I thought about the giant steel crane perched over the river. I imagined its big hook dipping into the muddy water and . . .
On the other side of the wall, Mama’s radio came on. She always turned it on when she was getting ready for bed, and sometimes she’d leave it on all night—for company, she said. Tonight, she had the radio turned up louder than usual, and the disc jockey spun nothing but Doors songs: “Light My Fire,” “Riders on the Storm,” “Roadhouse Blues.” A kaleidoscope of colors—a kind of psychedelic light show—played on the backs of my eyelids. Maybe I was drifting off to sleep, “Love Me Two Times” playing through the wall.
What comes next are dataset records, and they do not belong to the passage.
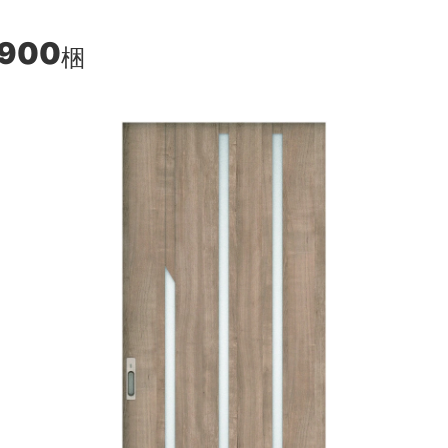
,900
梱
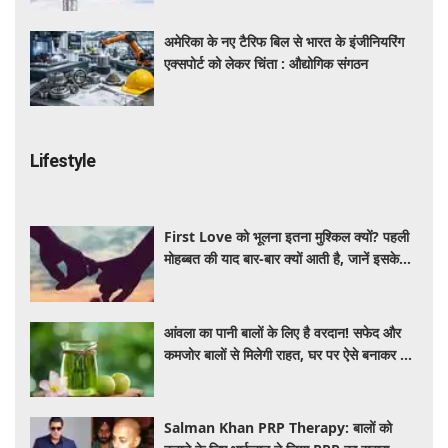
अमेरिका के नए टैरिफ बिल से भारत के इंजीनियरिंग
एक्सपोर्ट को लेकर चिंता : औद्योगिक संगठन
Lifestyle
First Love को भूलना इतना मुश्किल क्यों? पहली
मोहब्बत की याद बार-बार क्यों आती है, जानें इसके
पीछे का विज्ञान
आंवला का पानी बालों के लिए है वरदान! सफेद और
कमजोर बालों से मिलेगी राहत, घर पर ऐसे बनाकर करें
इस्तेमाल
Salman Khan PRP Therapy: बालों को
Then the disc jockey said he was playing a tribute to the late Jim Morrison. He said, “The Lizard King, Mr. Mojo Risin, Jim Morrison. Dead today at the age of twenty-seven. In Paris, France.”
Then “LA Woman” was playing.
I dreamed of hot black asphalt shimmering in raging sunlight. I dreamed of an albino toad sailing across a red sky. I dreamed of the preacher standing in the river, his old flesh sunburned and sagging, and he was singing “Love Her Madly” in Jim Morrison’s voice.
Then Kathy Mayhew was the one standing in the river, not the preacher, staring into the blinding sun, and when she looked over her shoulder at me far away on the river bank, her eyes were black holes.
And I saw myself—a little kid. I had a cowlick in my hair and wore a striped shirt and baggy jeans, like a kid on a TV sit-com. I held my fishing pole.
Then I wavered and broke into pieces like people on our old Zenith.
Music throbbed through the wall of my bedroom. Rain fell. Time slithered away.